Trotzdem ist er mir ein Vorbild: denn in Verzweiflung und tiefster Hoffnungslosigkeit hat er sich und seine Familie der Gnade und Liebe Gottes anvertraut. Ein Suizid als Glaubensbeweiß? Bei Gott ist nichts unmöglich! Jochen Kleppers geistliches Vermächtnis hat sicherlich schon vielen Verzweifelten geholfen: genau wie die Psalmen in der Bibel überwiegend Klagepsalme sind, kann man durch das Zeugnis seines Glaubens, Leben und Sterben den Mut bekommen vor Gott, mit Gott und trotz Gott zweifeln zu dürfen. Das ist wirklich ein Licht in dunkler Nacht.
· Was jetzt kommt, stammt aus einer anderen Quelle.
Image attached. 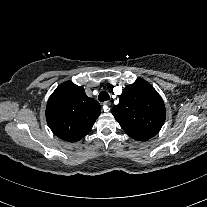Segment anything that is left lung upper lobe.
<instances>
[{
    "label": "left lung upper lobe",
    "mask_w": 207,
    "mask_h": 207,
    "mask_svg": "<svg viewBox=\"0 0 207 207\" xmlns=\"http://www.w3.org/2000/svg\"><path fill=\"white\" fill-rule=\"evenodd\" d=\"M112 114L131 138L140 141L150 139L160 131L166 110L157 91L138 78L123 90Z\"/></svg>",
    "instance_id": "obj_1"
}]
</instances>
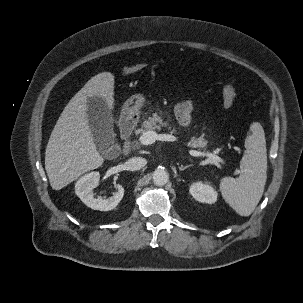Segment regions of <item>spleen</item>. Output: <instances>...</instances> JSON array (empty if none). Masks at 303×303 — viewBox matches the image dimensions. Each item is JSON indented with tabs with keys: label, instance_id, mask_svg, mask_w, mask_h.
Wrapping results in <instances>:
<instances>
[{
	"label": "spleen",
	"instance_id": "spleen-1",
	"mask_svg": "<svg viewBox=\"0 0 303 303\" xmlns=\"http://www.w3.org/2000/svg\"><path fill=\"white\" fill-rule=\"evenodd\" d=\"M245 139L248 153L240 161L238 178L224 177L220 191L225 201L241 216H249L259 203L267 179V150L263 127L254 122Z\"/></svg>",
	"mask_w": 303,
	"mask_h": 303
}]
</instances>
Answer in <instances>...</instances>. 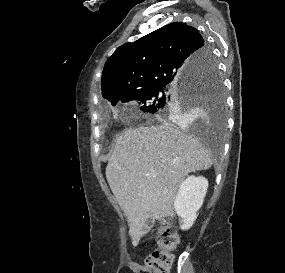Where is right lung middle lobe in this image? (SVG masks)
Here are the masks:
<instances>
[{
  "label": "right lung middle lobe",
  "mask_w": 285,
  "mask_h": 273,
  "mask_svg": "<svg viewBox=\"0 0 285 273\" xmlns=\"http://www.w3.org/2000/svg\"><path fill=\"white\" fill-rule=\"evenodd\" d=\"M205 60L207 65L201 72L188 78L187 86L159 85L122 102L134 100L141 105L142 111L171 119L191 109L207 107L215 114L216 130L221 133L225 123L223 83L210 49L206 52Z\"/></svg>",
  "instance_id": "dd1d6c3e"
}]
</instances>
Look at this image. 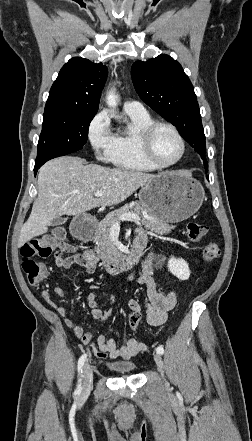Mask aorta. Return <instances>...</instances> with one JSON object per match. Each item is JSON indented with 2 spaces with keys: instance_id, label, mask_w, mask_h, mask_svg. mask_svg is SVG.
<instances>
[{
  "instance_id": "aorta-1",
  "label": "aorta",
  "mask_w": 252,
  "mask_h": 441,
  "mask_svg": "<svg viewBox=\"0 0 252 441\" xmlns=\"http://www.w3.org/2000/svg\"><path fill=\"white\" fill-rule=\"evenodd\" d=\"M107 105L111 108H116L118 104V96L116 95L115 89H111L106 96Z\"/></svg>"
}]
</instances>
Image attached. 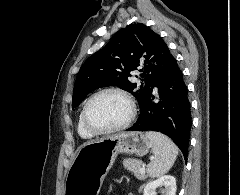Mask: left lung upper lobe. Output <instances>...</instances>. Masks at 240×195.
I'll return each mask as SVG.
<instances>
[{
    "label": "left lung upper lobe",
    "mask_w": 240,
    "mask_h": 195,
    "mask_svg": "<svg viewBox=\"0 0 240 195\" xmlns=\"http://www.w3.org/2000/svg\"><path fill=\"white\" fill-rule=\"evenodd\" d=\"M172 57L164 40L142 23L120 29L110 42L80 68L73 91L72 108L92 91L118 86L135 96L140 109L156 77ZM137 67L143 71L141 85L130 81Z\"/></svg>",
    "instance_id": "1"
}]
</instances>
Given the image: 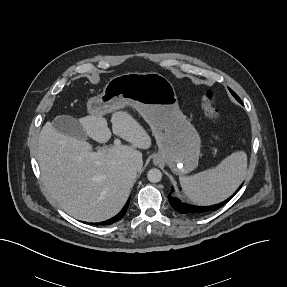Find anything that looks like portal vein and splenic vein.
<instances>
[{
    "instance_id": "1",
    "label": "portal vein and splenic vein",
    "mask_w": 287,
    "mask_h": 287,
    "mask_svg": "<svg viewBox=\"0 0 287 287\" xmlns=\"http://www.w3.org/2000/svg\"><path fill=\"white\" fill-rule=\"evenodd\" d=\"M120 140L119 139H115L114 140V145L115 146H118V145H120ZM105 148V147H104ZM91 155H92V157H94V158H98L99 156H101L102 155V150H98L97 152H93V153H91Z\"/></svg>"
}]
</instances>
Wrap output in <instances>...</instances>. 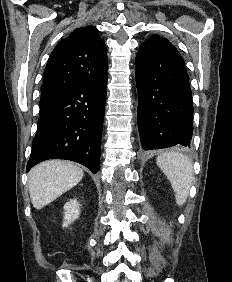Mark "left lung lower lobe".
<instances>
[{
	"mask_svg": "<svg viewBox=\"0 0 232 282\" xmlns=\"http://www.w3.org/2000/svg\"><path fill=\"white\" fill-rule=\"evenodd\" d=\"M142 149L190 148L192 92L184 60L166 39L144 42L135 60Z\"/></svg>",
	"mask_w": 232,
	"mask_h": 282,
	"instance_id": "obj_1",
	"label": "left lung lower lobe"
}]
</instances>
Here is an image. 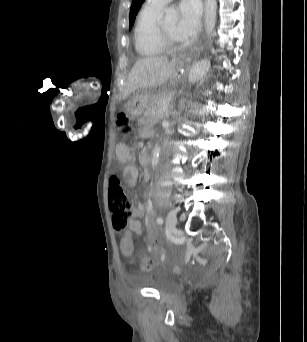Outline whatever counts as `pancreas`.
<instances>
[{
	"label": "pancreas",
	"instance_id": "pancreas-1",
	"mask_svg": "<svg viewBox=\"0 0 307 342\" xmlns=\"http://www.w3.org/2000/svg\"><path fill=\"white\" fill-rule=\"evenodd\" d=\"M172 97L168 94H154L153 97L149 99L151 104H164L165 101L170 100ZM162 106H153V108H149L146 110L145 116H152V118H158V120H162L163 116H165L164 112H161Z\"/></svg>",
	"mask_w": 307,
	"mask_h": 342
}]
</instances>
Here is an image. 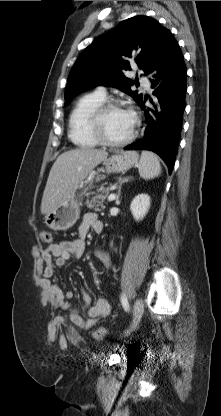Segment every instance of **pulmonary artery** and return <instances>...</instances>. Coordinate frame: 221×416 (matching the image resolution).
<instances>
[{
	"label": "pulmonary artery",
	"mask_w": 221,
	"mask_h": 416,
	"mask_svg": "<svg viewBox=\"0 0 221 416\" xmlns=\"http://www.w3.org/2000/svg\"><path fill=\"white\" fill-rule=\"evenodd\" d=\"M141 83H142V85L147 89V90H149V88H150V83H149V81L148 80H146V79H141ZM97 92L99 93V94H101V95H106V91H105V89L103 88V87H98L97 88Z\"/></svg>",
	"instance_id": "1"
}]
</instances>
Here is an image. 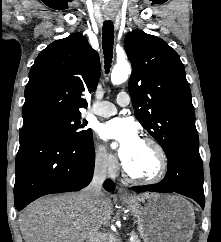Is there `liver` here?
Returning a JSON list of instances; mask_svg holds the SVG:
<instances>
[{
  "label": "liver",
  "instance_id": "liver-1",
  "mask_svg": "<svg viewBox=\"0 0 221 242\" xmlns=\"http://www.w3.org/2000/svg\"><path fill=\"white\" fill-rule=\"evenodd\" d=\"M82 193L42 198L26 207L19 217L25 242H91L100 225L108 223L112 203L103 194L98 205L89 211Z\"/></svg>",
  "mask_w": 221,
  "mask_h": 242
}]
</instances>
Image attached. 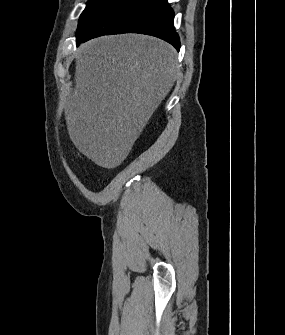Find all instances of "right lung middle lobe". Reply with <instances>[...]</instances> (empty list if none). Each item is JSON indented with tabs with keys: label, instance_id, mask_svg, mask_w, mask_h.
I'll return each instance as SVG.
<instances>
[{
	"label": "right lung middle lobe",
	"instance_id": "right-lung-middle-lobe-1",
	"mask_svg": "<svg viewBox=\"0 0 285 335\" xmlns=\"http://www.w3.org/2000/svg\"><path fill=\"white\" fill-rule=\"evenodd\" d=\"M121 0H88L87 6L81 14L77 33L76 41L80 42L89 29L111 11Z\"/></svg>",
	"mask_w": 285,
	"mask_h": 335
}]
</instances>
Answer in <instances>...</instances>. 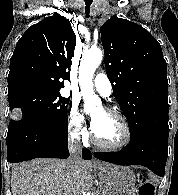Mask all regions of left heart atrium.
<instances>
[{
    "label": "left heart atrium",
    "instance_id": "1",
    "mask_svg": "<svg viewBox=\"0 0 178 195\" xmlns=\"http://www.w3.org/2000/svg\"><path fill=\"white\" fill-rule=\"evenodd\" d=\"M91 127H92V129H93V131L95 130V127H96V123H95V121H91Z\"/></svg>",
    "mask_w": 178,
    "mask_h": 195
}]
</instances>
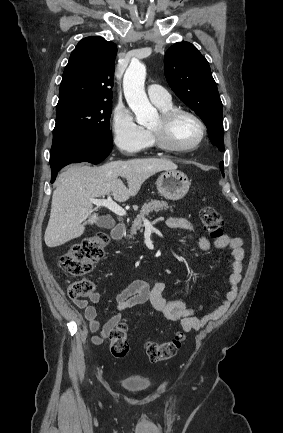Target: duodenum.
Wrapping results in <instances>:
<instances>
[{"mask_svg": "<svg viewBox=\"0 0 283 433\" xmlns=\"http://www.w3.org/2000/svg\"><path fill=\"white\" fill-rule=\"evenodd\" d=\"M126 226L123 223L116 224L111 230V237L113 240H120L125 235Z\"/></svg>", "mask_w": 283, "mask_h": 433, "instance_id": "duodenum-1", "label": "duodenum"}]
</instances>
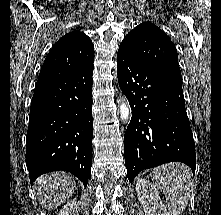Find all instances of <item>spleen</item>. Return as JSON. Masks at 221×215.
Masks as SVG:
<instances>
[{
    "instance_id": "obj_1",
    "label": "spleen",
    "mask_w": 221,
    "mask_h": 215,
    "mask_svg": "<svg viewBox=\"0 0 221 215\" xmlns=\"http://www.w3.org/2000/svg\"><path fill=\"white\" fill-rule=\"evenodd\" d=\"M150 176L165 195L170 215H181L195 188L190 168L183 163H168L155 168Z\"/></svg>"
}]
</instances>
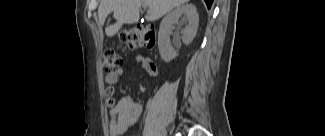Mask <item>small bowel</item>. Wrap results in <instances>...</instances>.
<instances>
[{
	"instance_id": "small-bowel-1",
	"label": "small bowel",
	"mask_w": 325,
	"mask_h": 136,
	"mask_svg": "<svg viewBox=\"0 0 325 136\" xmlns=\"http://www.w3.org/2000/svg\"><path fill=\"white\" fill-rule=\"evenodd\" d=\"M137 61L144 71L153 78L158 77L157 65L149 58L137 56ZM125 68H119L105 75V83L109 86L115 85L123 75ZM106 106L109 108V135L120 136L133 127L140 118L143 105L129 95H123L118 101L114 97V91H106Z\"/></svg>"
}]
</instances>
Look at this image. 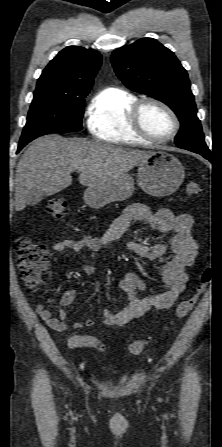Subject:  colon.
Returning <instances> with one entry per match:
<instances>
[{"instance_id":"1","label":"colon","mask_w":222,"mask_h":447,"mask_svg":"<svg viewBox=\"0 0 222 447\" xmlns=\"http://www.w3.org/2000/svg\"><path fill=\"white\" fill-rule=\"evenodd\" d=\"M185 193L190 197L199 195L201 193L199 182L194 178L188 179L185 186ZM67 209L68 202L64 197L52 198L45 204V212L55 219L65 218ZM14 246L17 253V267L21 280L30 291H35L40 285L48 282L51 278L49 269L51 252L45 244L36 243L26 236L17 237ZM212 276V268L209 266L205 267L200 275L196 292L177 305L174 313L175 319H182L190 313L198 302L200 294L211 282ZM144 346V340H135L129 345V352L134 356H138L143 351ZM94 348L99 351L105 350V346L98 340L94 342Z\"/></svg>"}]
</instances>
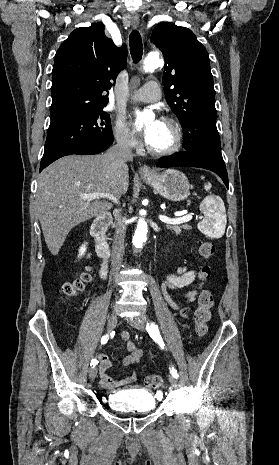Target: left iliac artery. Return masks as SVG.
<instances>
[{
	"mask_svg": "<svg viewBox=\"0 0 279 465\" xmlns=\"http://www.w3.org/2000/svg\"><path fill=\"white\" fill-rule=\"evenodd\" d=\"M147 332L149 333V335L152 337V339L157 342L159 344V346L161 348H164L165 344L161 338V335H160V332H159V329H158V326L151 322V323H147ZM172 376L178 378V373L176 371V369H174L173 367L171 368L170 370Z\"/></svg>",
	"mask_w": 279,
	"mask_h": 465,
	"instance_id": "left-iliac-artery-1",
	"label": "left iliac artery"
}]
</instances>
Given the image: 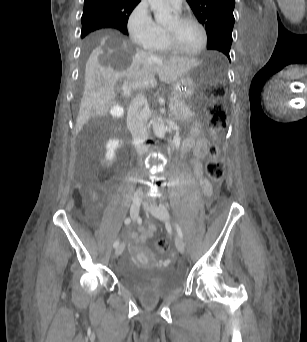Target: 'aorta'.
I'll use <instances>...</instances> for the list:
<instances>
[{
	"mask_svg": "<svg viewBox=\"0 0 307 342\" xmlns=\"http://www.w3.org/2000/svg\"><path fill=\"white\" fill-rule=\"evenodd\" d=\"M150 10H152L155 18V22L158 24H170L175 20L172 16V8L166 0H148ZM153 132L157 138H165L167 126H165L163 120L157 118L156 122L152 124Z\"/></svg>",
	"mask_w": 307,
	"mask_h": 342,
	"instance_id": "1",
	"label": "aorta"
}]
</instances>
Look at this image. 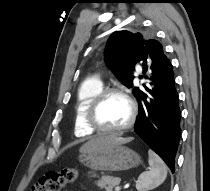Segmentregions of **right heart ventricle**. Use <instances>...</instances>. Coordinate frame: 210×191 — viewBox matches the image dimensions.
I'll use <instances>...</instances> for the list:
<instances>
[{
    "label": "right heart ventricle",
    "mask_w": 210,
    "mask_h": 191,
    "mask_svg": "<svg viewBox=\"0 0 210 191\" xmlns=\"http://www.w3.org/2000/svg\"><path fill=\"white\" fill-rule=\"evenodd\" d=\"M103 89L102 83L97 79L84 81L77 93L75 108L74 132L77 136H91L95 131L91 129L85 120L87 108L92 99Z\"/></svg>",
    "instance_id": "right-heart-ventricle-1"
}]
</instances>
Schwere Kost. Aber Vollkornbrot hält auch länger satt als Weißbrot. Mit der Beschäftigung dieser herausragenden Menschen habe ich eine selbstauferlegte Hausaufgabe gemacht: Am 1. Februar hatte Birgit Schilling während des Frauentages dazu aufgefordert sich Vorbilder zu suchen. Von anderen zu lernen kann ein Trainig auf dem Weg zu einer reifen Persönlichkeit sein.
Ich hoffe niemals in eine annähernd vergleichbare Bedrängnis zu kommen wie diese Opfer des Nationalsozialismus und Antisemitismus. Aber sie lehren mich Demut und Dankbarkeit. Sie warnen mich vor Beliebigkeit und schärfen meine Wahrnehmung. Es entsteht Frucht aus ihrem Leben und sie hinterlassen ein Erbe.

Das möchte ich auch.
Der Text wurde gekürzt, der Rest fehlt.